Taekwondo, the Korean art of self-defence, was first introduced to Canada in 1964 by Grand Master Chong Lee, 9th Dan, in Montreal. Since then, its popularity has grown steadily and has spread throughout Canada and many other countries.Since his beginnings, 40 years ago, Grand Master Lee has trained more people in the sport than anyone else in Canada and is responsible for the development in the Technical NCCP program which has drastically increased the performance of our national & international competitors. Master Lee visits Prince Edward Island twice annually to ensure the highest level of instruction is provided to it’s athletes and members.
Taekwondo is one of the most systematic and scientific traditional martial arts, that teaches more than physical fighting skills. With it’s origins in Korea, it is a discipline that shows ways of enhancing our spirit and life through training our body and mind. Today, it has become a global sport that has gained an international reputation, and stands among the official games in the Olympics.
The word “Taekwondo” is composed of three parts. “Tae” means “kick”; “kwon” means “punch”; and “do” means the “way we choose to live our lives”.
Taekwondo has been developing with the 5000-year long history of Korea, being called by several different names in the course.
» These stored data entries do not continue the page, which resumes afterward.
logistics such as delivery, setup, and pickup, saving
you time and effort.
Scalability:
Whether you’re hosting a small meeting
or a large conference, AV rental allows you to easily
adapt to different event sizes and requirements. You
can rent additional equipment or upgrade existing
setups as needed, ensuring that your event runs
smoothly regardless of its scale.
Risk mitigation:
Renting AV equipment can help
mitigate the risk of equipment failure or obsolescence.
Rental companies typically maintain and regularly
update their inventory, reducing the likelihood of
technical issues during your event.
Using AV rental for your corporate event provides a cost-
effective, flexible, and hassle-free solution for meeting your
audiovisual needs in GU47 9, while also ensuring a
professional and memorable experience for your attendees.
In Korea, Taekwondo began as a defense martial art called “Subak” or “Taekkyon,” and developed as a way of training body and mind in the ancient kingdom of Koguryo, under the name of “Sunbae.” In the Shilla period, it had become the backbone of Hwarangdo that aimed at producing leaders of the country.
Taekwondo today is similar to the martial arts in other Oriental countries and shares some features with them, because in the course of its evolution it has gained many different styles that existed in the martial arts of the countries surrounding Korea, like Japan and China.